Description of the task:
Reproduce the data exactly, leaving nothing out.

Stored items

════════

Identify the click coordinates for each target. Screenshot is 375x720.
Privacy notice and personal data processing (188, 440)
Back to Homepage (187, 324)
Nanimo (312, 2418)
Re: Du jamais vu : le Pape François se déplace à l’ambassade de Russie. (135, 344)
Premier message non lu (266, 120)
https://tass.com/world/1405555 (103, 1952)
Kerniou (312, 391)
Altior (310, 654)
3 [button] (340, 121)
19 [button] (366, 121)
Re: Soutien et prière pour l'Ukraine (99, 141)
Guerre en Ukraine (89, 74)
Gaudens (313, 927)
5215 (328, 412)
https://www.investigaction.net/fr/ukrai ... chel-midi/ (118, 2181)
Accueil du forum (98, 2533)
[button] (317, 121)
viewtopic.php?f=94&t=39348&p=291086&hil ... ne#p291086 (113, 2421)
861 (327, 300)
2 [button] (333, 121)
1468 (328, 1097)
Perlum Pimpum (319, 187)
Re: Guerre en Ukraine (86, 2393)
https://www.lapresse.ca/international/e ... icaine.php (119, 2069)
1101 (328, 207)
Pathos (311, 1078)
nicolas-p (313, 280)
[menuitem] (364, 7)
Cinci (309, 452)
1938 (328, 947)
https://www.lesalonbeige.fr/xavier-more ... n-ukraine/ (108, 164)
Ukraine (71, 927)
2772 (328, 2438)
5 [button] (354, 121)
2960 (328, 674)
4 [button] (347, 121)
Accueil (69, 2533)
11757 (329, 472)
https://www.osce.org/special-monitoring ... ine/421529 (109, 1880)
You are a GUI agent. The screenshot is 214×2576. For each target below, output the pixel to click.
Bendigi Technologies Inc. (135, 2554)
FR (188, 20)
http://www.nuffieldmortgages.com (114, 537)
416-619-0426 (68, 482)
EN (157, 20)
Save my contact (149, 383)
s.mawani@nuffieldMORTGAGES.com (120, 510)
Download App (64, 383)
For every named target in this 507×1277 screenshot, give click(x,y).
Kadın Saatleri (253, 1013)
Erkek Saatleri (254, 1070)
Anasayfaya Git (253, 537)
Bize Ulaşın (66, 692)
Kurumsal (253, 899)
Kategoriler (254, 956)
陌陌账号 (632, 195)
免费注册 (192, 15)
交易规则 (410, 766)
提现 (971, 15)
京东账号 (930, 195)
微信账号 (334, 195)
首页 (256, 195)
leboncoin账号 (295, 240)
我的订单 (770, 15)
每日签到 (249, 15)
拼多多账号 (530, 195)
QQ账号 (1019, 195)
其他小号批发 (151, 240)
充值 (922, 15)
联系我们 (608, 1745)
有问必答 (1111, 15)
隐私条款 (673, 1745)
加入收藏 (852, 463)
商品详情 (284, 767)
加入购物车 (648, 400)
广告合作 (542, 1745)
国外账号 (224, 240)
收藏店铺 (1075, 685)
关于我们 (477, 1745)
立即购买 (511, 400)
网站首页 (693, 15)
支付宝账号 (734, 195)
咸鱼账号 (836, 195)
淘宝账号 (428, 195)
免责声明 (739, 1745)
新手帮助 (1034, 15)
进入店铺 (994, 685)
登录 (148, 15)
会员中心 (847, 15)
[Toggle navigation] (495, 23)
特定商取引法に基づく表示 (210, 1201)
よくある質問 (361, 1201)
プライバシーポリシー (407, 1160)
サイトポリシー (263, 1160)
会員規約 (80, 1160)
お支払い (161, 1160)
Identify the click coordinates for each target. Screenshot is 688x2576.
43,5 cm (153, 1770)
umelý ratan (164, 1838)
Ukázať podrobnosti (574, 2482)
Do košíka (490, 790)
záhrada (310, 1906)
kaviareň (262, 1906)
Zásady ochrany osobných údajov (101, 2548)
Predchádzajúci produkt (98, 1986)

════════

Result below:
Identify the click coordinates for each target. Screenshot is 375x720.
Privacy notice and personal data processing (188, 440)
Back to Homepage (187, 324)
Nanimo (312, 2418)
Re: Du jamais vu : le Pape François se déplace à l’ambassade de Russie. (135, 344)
Premier message non lu (266, 120)
https://tass.com/world/1405555 (103, 1952)
Kerniou (312, 391)
Altior (310, 654)
3 [button] (340, 121)
19 [button] (366, 121)
Re: Soutien et prière pour l'Ukraine (99, 141)
Guerre en Ukraine (89, 74)
Gaudens (313, 927)
5215 (328, 412)
https://www.investigaction.net/fr/ukrai ... chel-midi/ (118, 2181)
Accueil du forum (98, 2533)
[button] (317, 121)
viewtopic.php?f=94&t=39348&p=291086&hil ... ne#p291086 (113, 2421)
861 (327, 300)
2 [button] (333, 121)
1468 (328, 1097)
Perlum Pimpum (319, 187)
Re: Guerre en Ukraine (86, 2393)
https://www.lapresse.ca/international/e ... icaine.php (119, 2069)
1101 (328, 207)
Pathos (311, 1078)
nicolas-p (313, 280)
[menuitem] (364, 7)
Cinci (309, 452)
1938 (328, 947)
https://www.lesalonbeige.fr/xavier-more ... n-ukraine/ (108, 164)
Ukraine (71, 927)
2772 (328, 2438)
5 [button] (354, 121)
2960 (328, 674)
4 [button] (347, 121)
Accueil (69, 2533)
11757 (329, 472)
https://www.osce.org/special-monitoring ... ine/421529 (109, 1880)
You are a GUI agent. The screenshot is 214×2576. For each target below, output the pixel to click.
Bendigi Technologies Inc. (135, 2554)
FR (188, 20)
http://www.nuffieldmortgages.com (114, 537)
416-619-0426 (68, 482)
EN (157, 20)
Save my contact (149, 383)
s.mawani@nuffieldMORTGAGES.com (120, 510)
Download App (64, 383)
For every named target in this 507×1277 screenshot, give click(x,y).
Kadın Saatleri (253, 1013)
Erkek Saatleri (254, 1070)
Anasayfaya Git (253, 537)
Bize Ulaşın (66, 692)
Kurumsal (253, 899)
Kategoriler (254, 956)
陌陌账号 (632, 195)
免费注册 (192, 15)
交易规则 (410, 766)
提现 (971, 15)
京东账号 (930, 195)
微信账号 (334, 195)
首页 (256, 195)
leboncoin账号 (295, 240)
我的订单 (770, 15)
每日签到 (249, 15)
拼多多账号 (530, 195)
QQ账号 (1019, 195)
其他小号批发 (151, 240)
充值 (922, 15)
联系我们 (608, 1745)
有问必答 (1111, 15)
隐私条款 (673, 1745)
加入收藏 (852, 463)
商品详情 (284, 767)
加入购物车 (648, 400)
广告合作 (542, 1745)
国外账号 (224, 240)
收藏店铺 (1075, 685)
关于我们 (477, 1745)
立即购买 (511, 400)
网站首页 (693, 15)
支付宝账号 (734, 195)
咸鱼账号 (836, 195)
淘宝账号 (428, 195)
免责声明 (739, 1745)
新手帮助 (1034, 15)
进入店铺 (994, 685)
登录 (148, 15)
会员中心 (847, 15)
[Toggle navigation] (495, 23)
特定商取引法に基づく表示 (210, 1201)
よくある質問 (361, 1201)
プライバシーポリシー (407, 1160)
サイトポリシー (263, 1160)
会員規約 (80, 1160)
お支払い (161, 1160)
Identify the click coordinates for each target. Screenshot is 688x2576.
43,5 cm (153, 1770)
umelý ratan (164, 1838)
Ukázať podrobnosti (574, 2482)
Do košíka (490, 790)
záhrada (310, 1906)
kaviareň (262, 1906)
Zásady ochrany osobných údajov (101, 2548)
Predchádzajúci produkt (98, 1986)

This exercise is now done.